The strategic plan underscores the need to enhance the SEC’s systemic risk detection capabilities. Systemic risk pertains to actual market operations. Strategies to execute this include expanding disclosure and analytical tools, increasing the use of machine learning and artificial intelligence, developing long-term risk analysis tied directly to policy development, and focusing on more strategic and cooperative analysis across all regulated activities.

Finally, to further its goal of protecting families from fraud, the SEC plans to continue revising public disclosure obligations. In this context, the strategic plan cites the contentious climate risk disclosure rules, cybersecurity policy disclosures (to be discussed in a future blog), and human capital disclosures.

Developing and implementing a robust regulatory framework that keeps pace with evolving markets, business models, and technologies:

Innovation and technology pose challenges to the SEC, particularly regarding cybersecurity risks and the interconnectedness of international markets operating round-the-clock. To achieve its goal of keeping regulation up to speed with the markets, the SEC plans to devise regulations to boost transparency over private markets. Notably, FinCEN has already introduced beneficial ownership reporting requirements for certain private market participants. Additionally, the SEC plans to collaborate with international regulators to expand supervisory responsibilities, including data flow.

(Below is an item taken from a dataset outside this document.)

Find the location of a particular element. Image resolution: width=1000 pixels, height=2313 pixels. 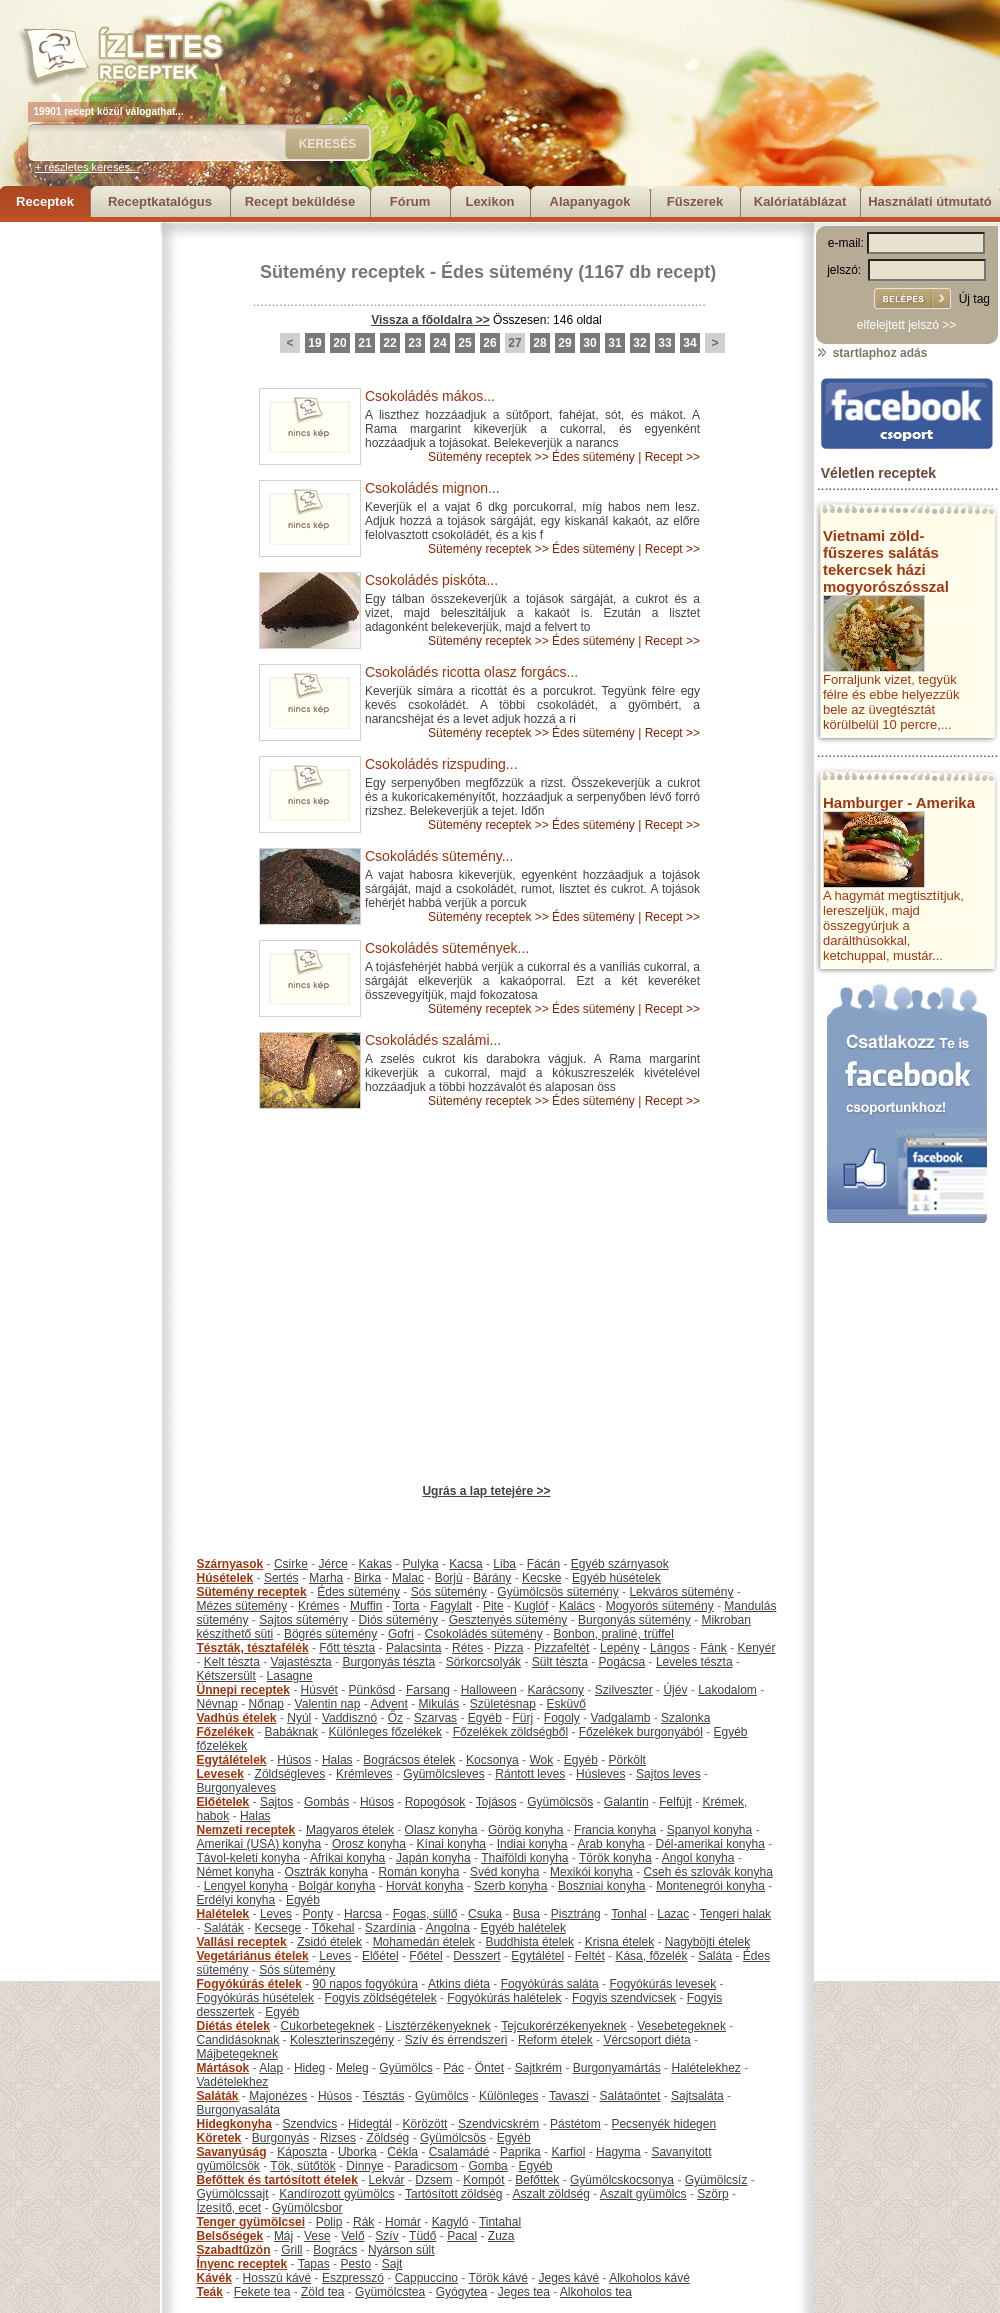

Csokoládés sütemény is located at coordinates (484, 1634). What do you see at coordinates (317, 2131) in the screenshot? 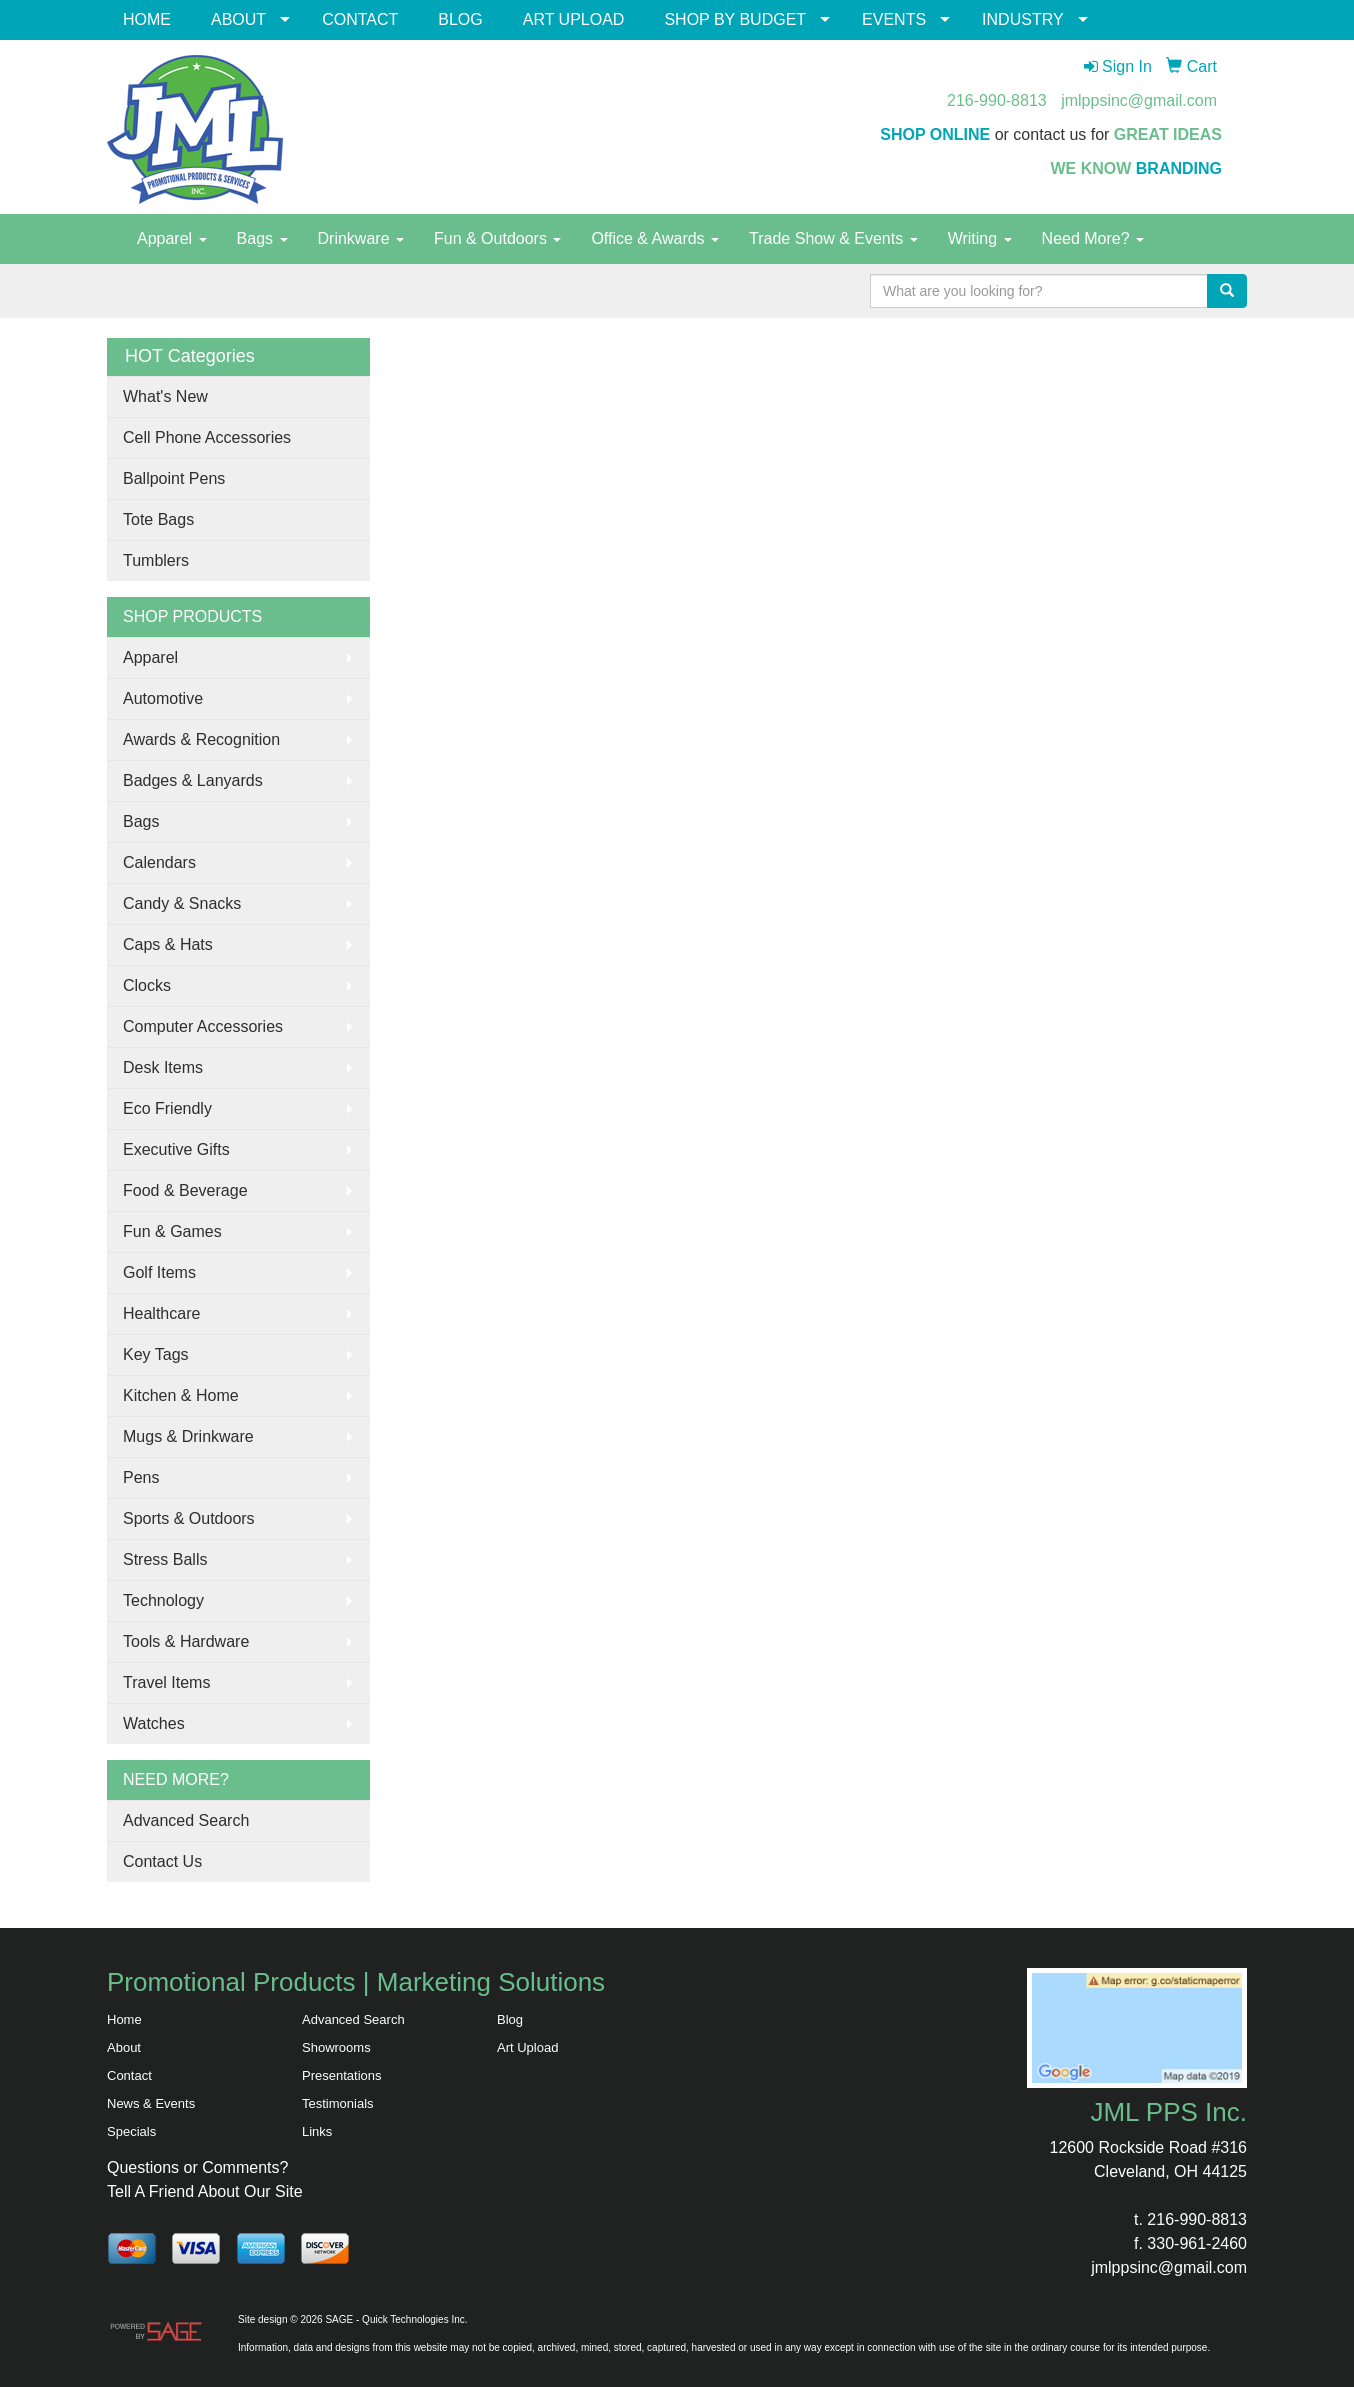
I see `Links` at bounding box center [317, 2131].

Per the Strategic Plan, the SEC intends to explore strategies to address the systemic and infrastructure risks faced by capital markets and its participants, including those associated with digital assets and cryptocurrencies. Accordingly, the SEC will continue lobbying Congress for expanded regulatory authority on this subject. The SEC will also enhance its outreach programs for input from market participants on novel and changing products including crypto, derivatives, and fixed-income instruments.

Supporting a skilled workforce that is diverse, equitable, inclusive, and is fully equipped to advance agency objectives:

The final objective in the Strategic Plan is to support a skilled, diverse, equitable, and inclusive workforce to drive agency goals. To achieve these objectives, the SEC will focus on recruitment, training, and retention of staff. This will involve updating workforce policies and practices. Moreover, the SEC plans to encourage collaboration within and across its various offices, including through staff rotation and telework programs. Lastly, as with other goals, the SEC plans to leverage technology, including software and security program upgrades, to enhance workforce efficiency.